Today, I'm with Starr Parker.
She is president of the Center for Urban Renewal and Education,
also known as Cure, which she founded in 1995.
She recently edited a new book and wrote its introduction.
It's titled The State of Black Progress,
confronting government and judicial obstacles.
Starr, thanks for being here.
Oh, you're very, very welcome.
To start off, would you tell us a little bit about yourself
and how you got to where you are today?
Well, I journeyed into a public policy, basically through the back door
because I had experienced many of the challenges in our society
that we discussed here in Washington, D.C. when it comes to welfare policy,
I had lived a lot of the lives of the left and the progressives that continue to promote this doctrine
that America doesn't work for African Americans, that I'm poor because others were wealthy,
and that I should not mainstream my life and just continue the life of blaming all of my problems
on someone else.
So I'm listening to these types of narratives growing up, I was very easy for me to get lost in
making really bad decisions.
Those decisions included things like criminal activity and drug activity and sexual activity
and abortion activity and welfare activity.

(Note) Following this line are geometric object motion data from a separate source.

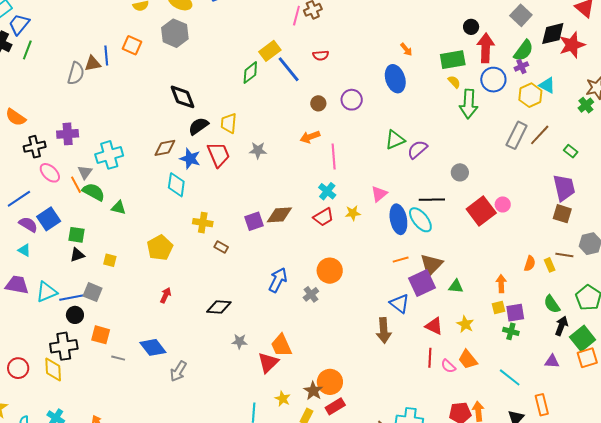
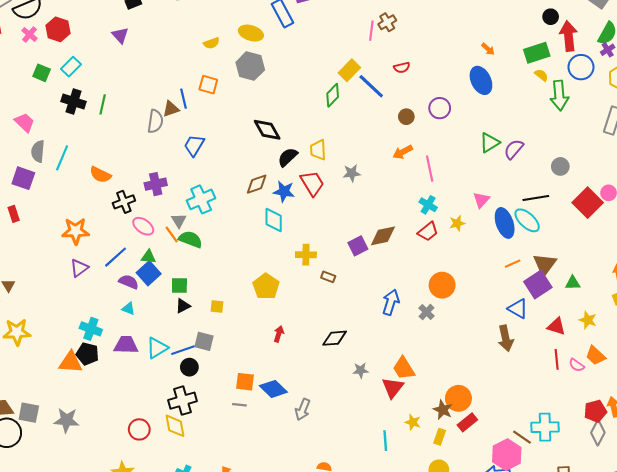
blue trapezoid: (19, 24) -> (194, 145), moved
green triangle: (119, 208) -> (148, 257), moved
orange square: (101, 335) -> (245, 382), moved

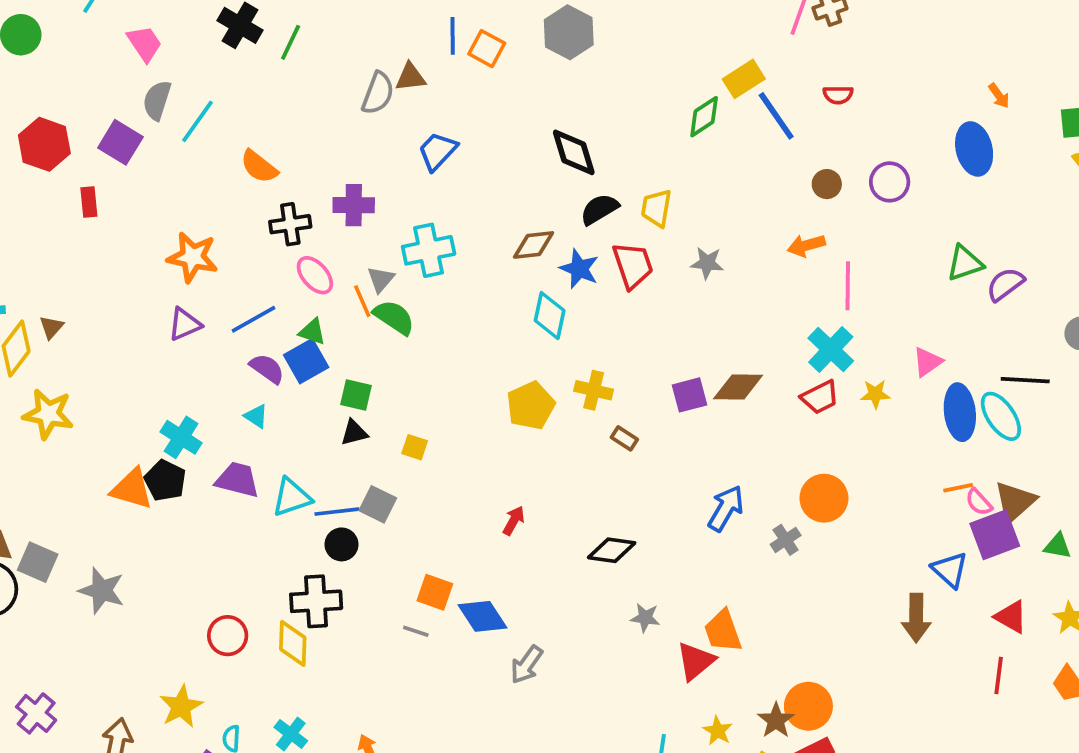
blue line: (184, 99) -> (453, 36), moved
cyan cross: (428, 205) -> (831, 349), size x1.4
yellow pentagon: (266, 286) -> (531, 406), moved
pink semicircle: (577, 365) -> (979, 502), moved

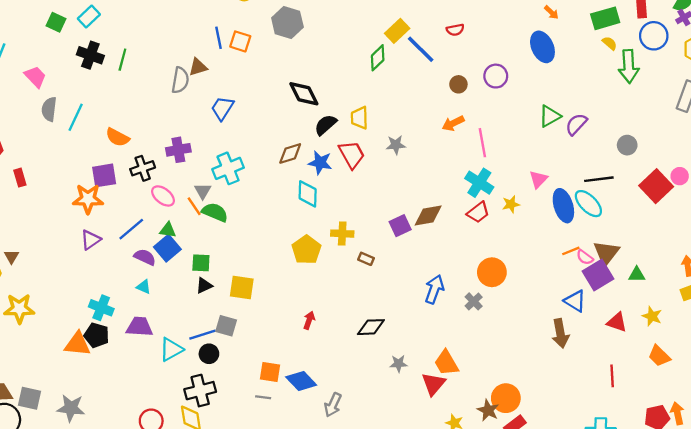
purple square: (120, 142) -> (104, 175), moved, turned -30
yellow square: (415, 447) -> (242, 288), size x1.6
cyan triangle: (292, 497) -> (171, 350), moved
red line: (999, 676) -> (612, 376), moved

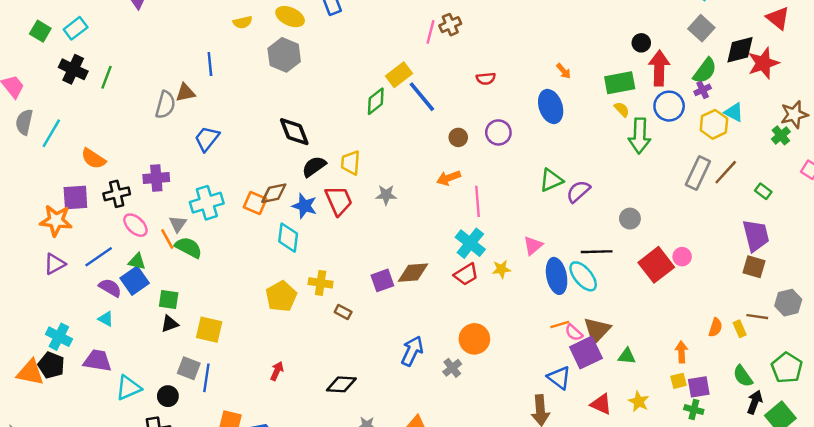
red semicircle: (455, 30) -> (486, 79), moved
orange square: (240, 41) -> (255, 203), moved
blue line: (203, 335) -> (206, 378), moved, turned -70

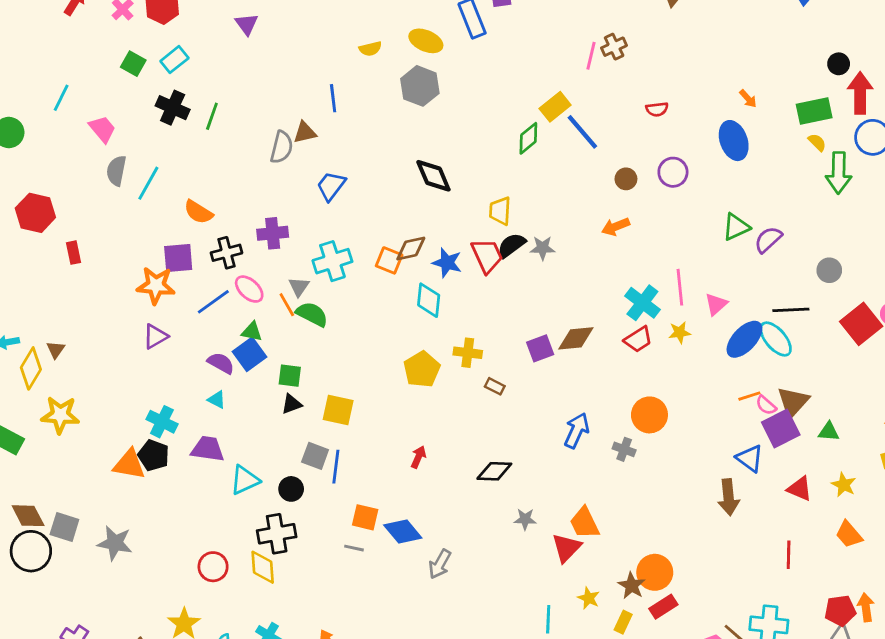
black semicircle: (314, 167) -> (512, 245), moved
pink line: (478, 201) -> (680, 287), moved
blue line: (99, 257) -> (213, 302), moved
blue ellipse: (557, 276) -> (744, 339), turned 56
gray cross: (452, 368) -> (624, 449), turned -30

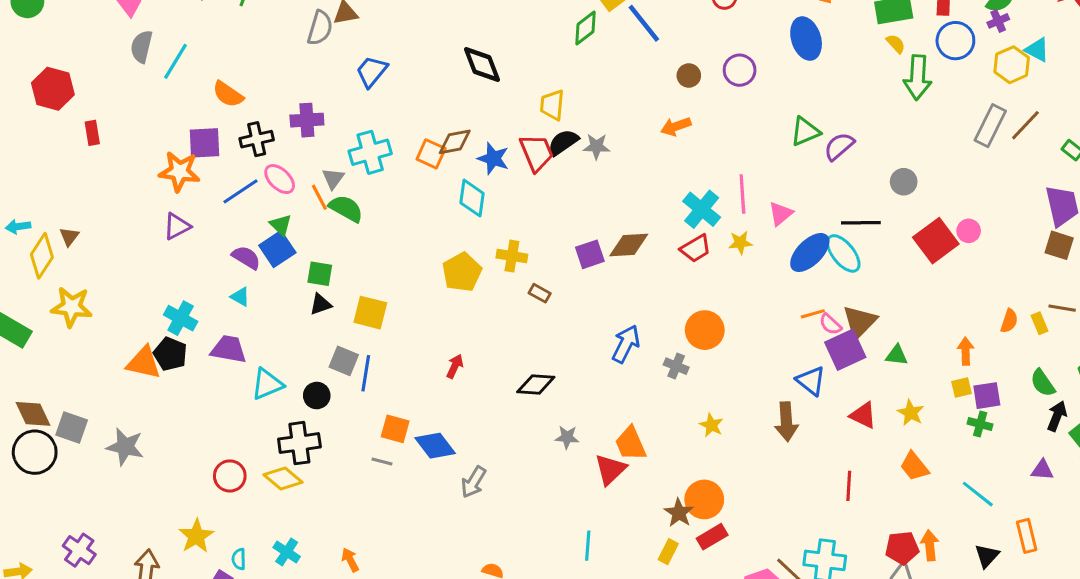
green triangle: (252, 332) -> (281, 225), turned 30
yellow diamond: (263, 567) -> (283, 478), turned -48
yellow star: (589, 598) -> (711, 425), moved

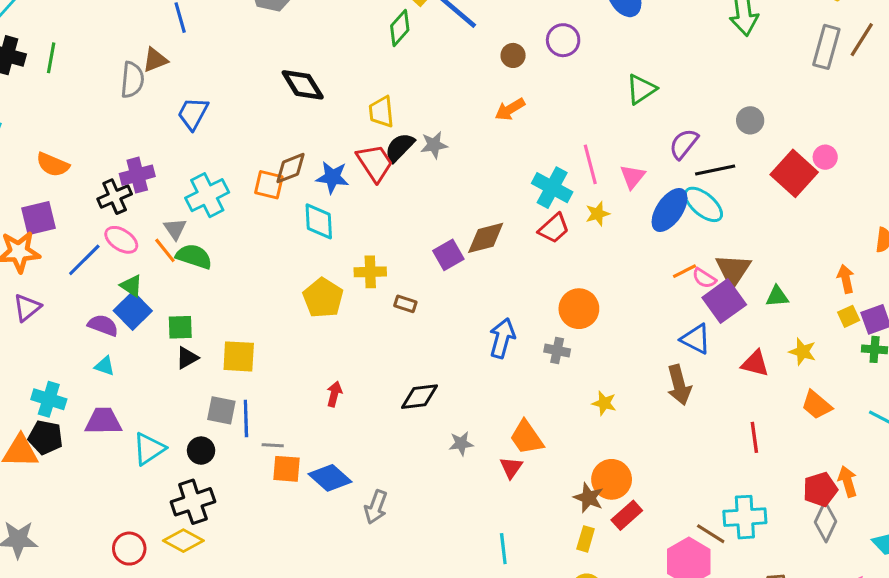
black cross: (257, 139) -> (115, 197), moved
purple semicircle: (839, 146) -> (684, 144), moved
gray line: (382, 461) -> (273, 445), moved
red triangle: (610, 469) -> (511, 468), size x0.7

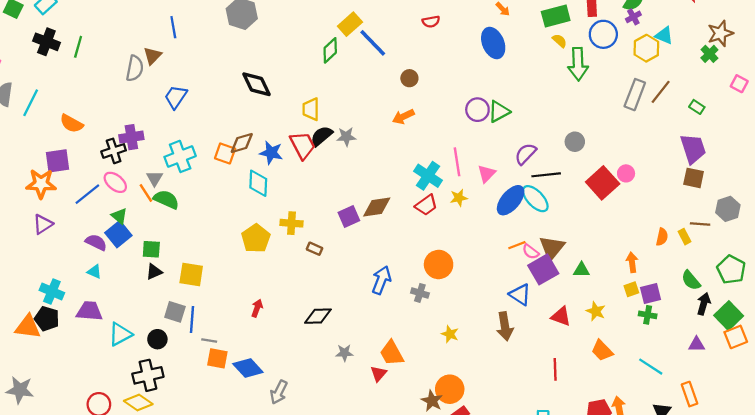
purple circle: (563, 40) -> (477, 110), moved
brown triangle: (155, 60) -> (152, 56), turned -30

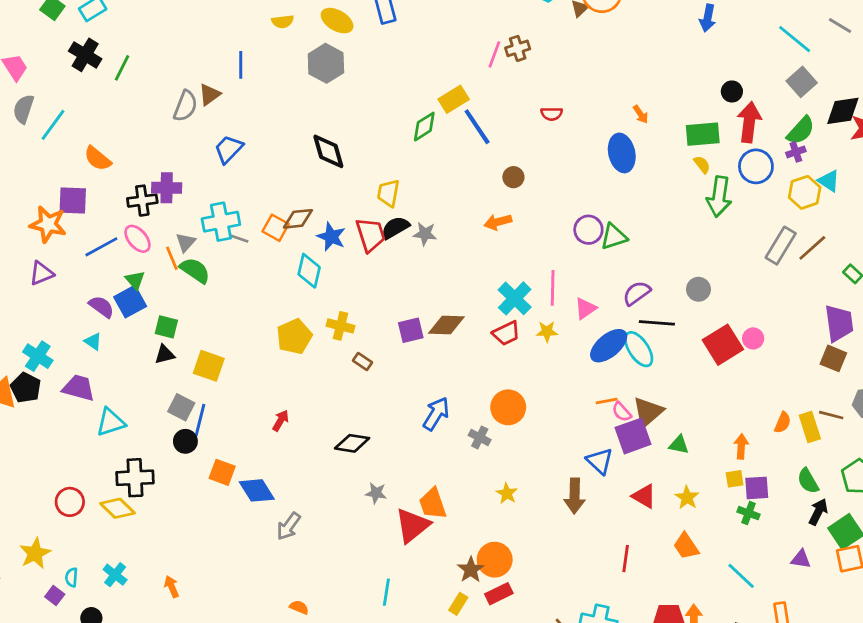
yellow rectangle: (684, 237) -> (810, 427), size x1.5
black circle: (157, 339) -> (185, 441), moved
gray line: (209, 341) -> (239, 239), moved
red triangle: (379, 374) -> (413, 525), size x1.8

Until finally, the Lord got a hold of me as I went into a business in South Central
Los Angeles to try to get these businessmen to pay me under the table so that I wouldn't have to
report the income to my caseworker on welfare.
And they didn't pay like that.
They were legitimate businessmen.
They confronted my lifestyle, told me it was unacceptable.
And when I asked them to who, they said to God.
And when they mentioned God, I had not heard God, especially not with a capital of G,
and I had never thought about what I was doing in relation to a God.
And I didn't think God was thinking about me either.
And so it began to this assessment inside of myself.
And then within a few years, I went to church with them, and I received the gospel.
I believed that God was in Christ, that he reconciled the world to himself, that he wasn't mad at me, wasn't counting my sins against me, that he loved me, and he died for me, and that he rose again.
And in that messaging, I was born again, and I began a new path for my life.
I went to college. I got a degree in marketing and international business. I started a business, and I became a pretty middle-class and successful in America.
and then the Los Angeles riots of 1992 changed my course from just simply being a businesswoman in Los Angeles and to become a spokesperson because I began to tell my story in public about how I lived on welfare and that the reasons that we were hearing for why the city had burned down were not really the factors that contributed to the chaos that we see even to today in our most distressed.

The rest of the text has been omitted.